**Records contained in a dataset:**
----------

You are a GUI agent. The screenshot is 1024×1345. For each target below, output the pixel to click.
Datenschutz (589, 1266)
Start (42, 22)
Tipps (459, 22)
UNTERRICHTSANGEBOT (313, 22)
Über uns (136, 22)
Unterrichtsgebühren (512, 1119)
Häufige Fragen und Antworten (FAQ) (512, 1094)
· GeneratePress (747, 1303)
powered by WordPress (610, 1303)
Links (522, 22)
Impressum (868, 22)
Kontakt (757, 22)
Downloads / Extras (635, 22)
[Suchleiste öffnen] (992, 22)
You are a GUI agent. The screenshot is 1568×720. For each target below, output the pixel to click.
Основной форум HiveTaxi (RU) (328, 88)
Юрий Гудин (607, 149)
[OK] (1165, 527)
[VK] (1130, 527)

----------

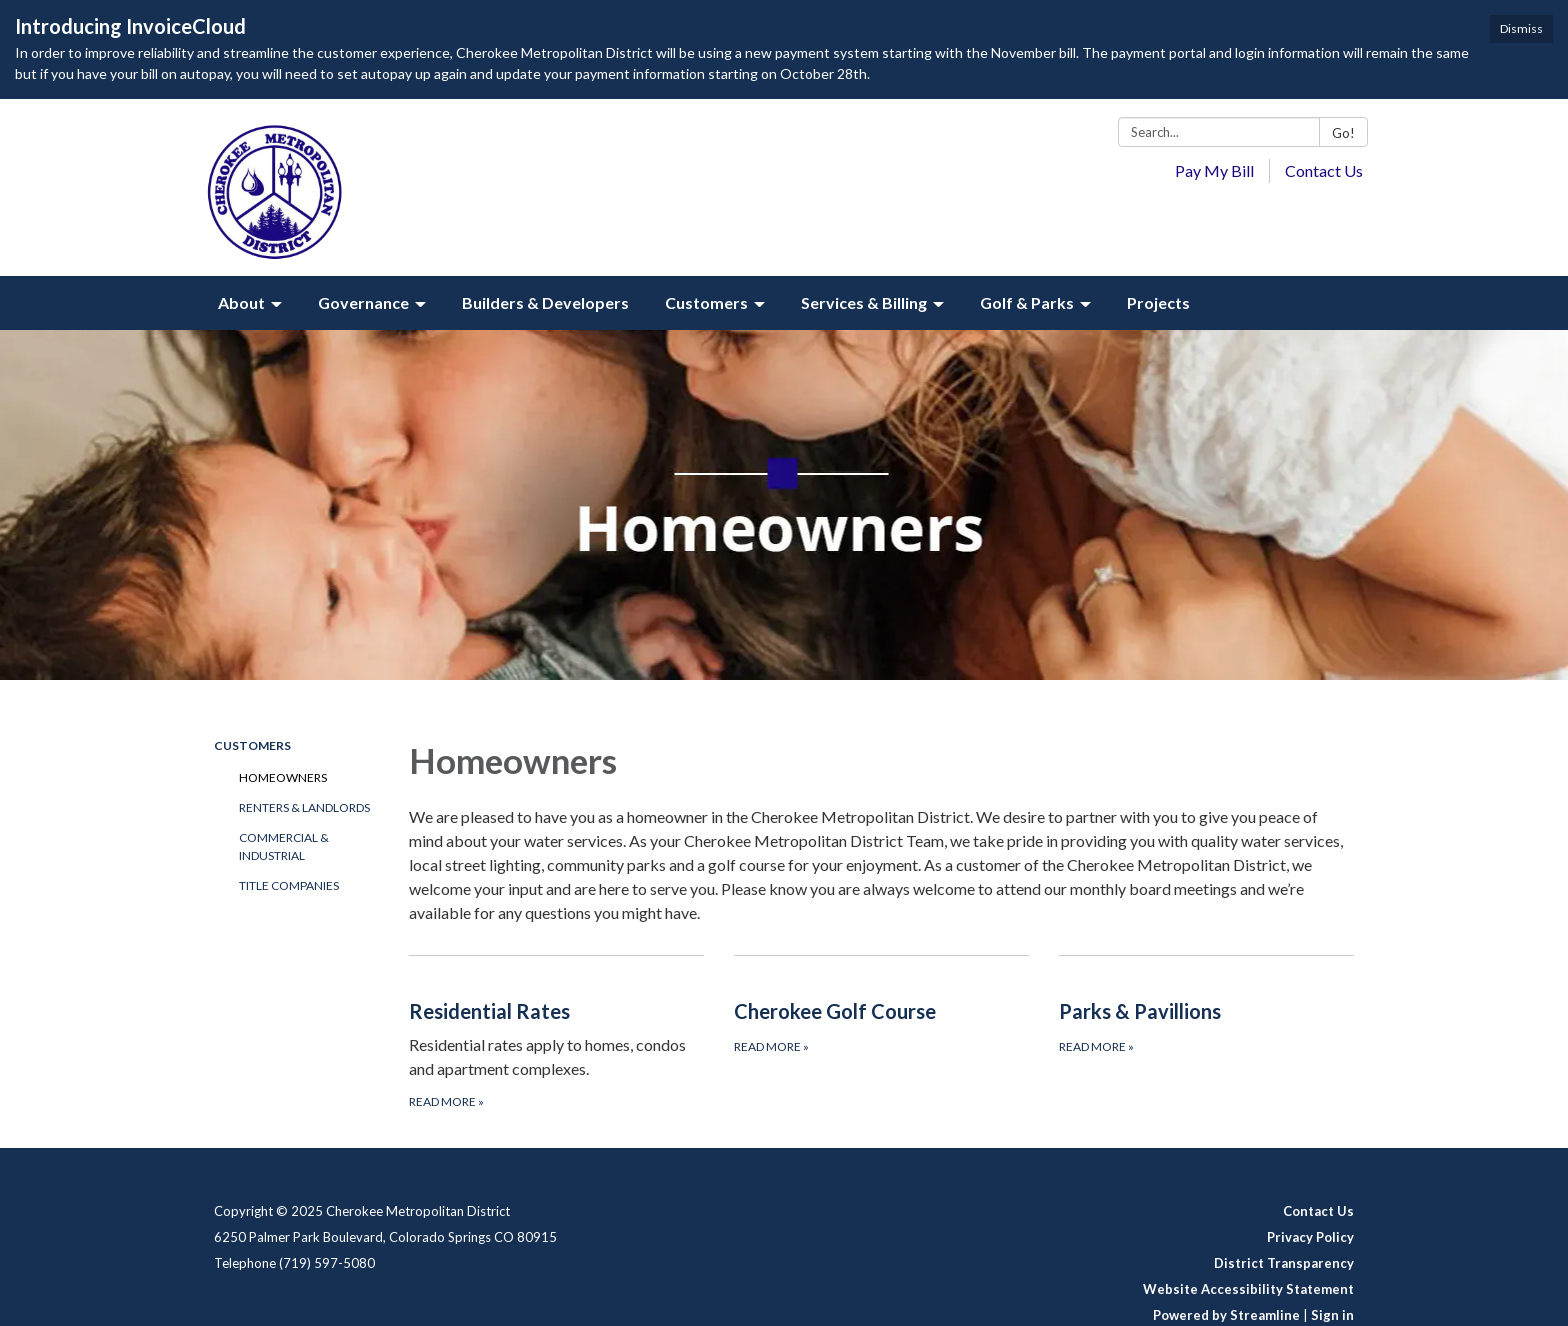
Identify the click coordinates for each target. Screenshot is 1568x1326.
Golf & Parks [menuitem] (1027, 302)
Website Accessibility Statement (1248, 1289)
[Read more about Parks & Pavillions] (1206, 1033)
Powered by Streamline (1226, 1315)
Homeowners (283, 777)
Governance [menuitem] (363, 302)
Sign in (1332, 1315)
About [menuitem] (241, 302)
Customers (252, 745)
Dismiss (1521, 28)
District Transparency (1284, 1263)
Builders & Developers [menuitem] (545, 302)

----------

**Your assignment:** Please transcribe only the lines in the records above running from the line that has "Golf & Parks [menuitem] (1027, 302)" through the line that has "Builders & Developers [menuitem] (545, 302)", both included, exactly as they appear.

**Written response:**
Golf & Parks [menuitem] (1027, 302)
Website Accessibility Statement (1248, 1289)
[Read more about Parks & Pavillions] (1206, 1033)
Powered by Streamline (1226, 1315)
Homeowners (283, 777)
Governance [menuitem] (363, 302)
Sign in (1332, 1315)
About [menuitem] (241, 302)
Customers (252, 745)
Dismiss (1521, 28)
District Transparency (1284, 1263)
Builders & Developers [menuitem] (545, 302)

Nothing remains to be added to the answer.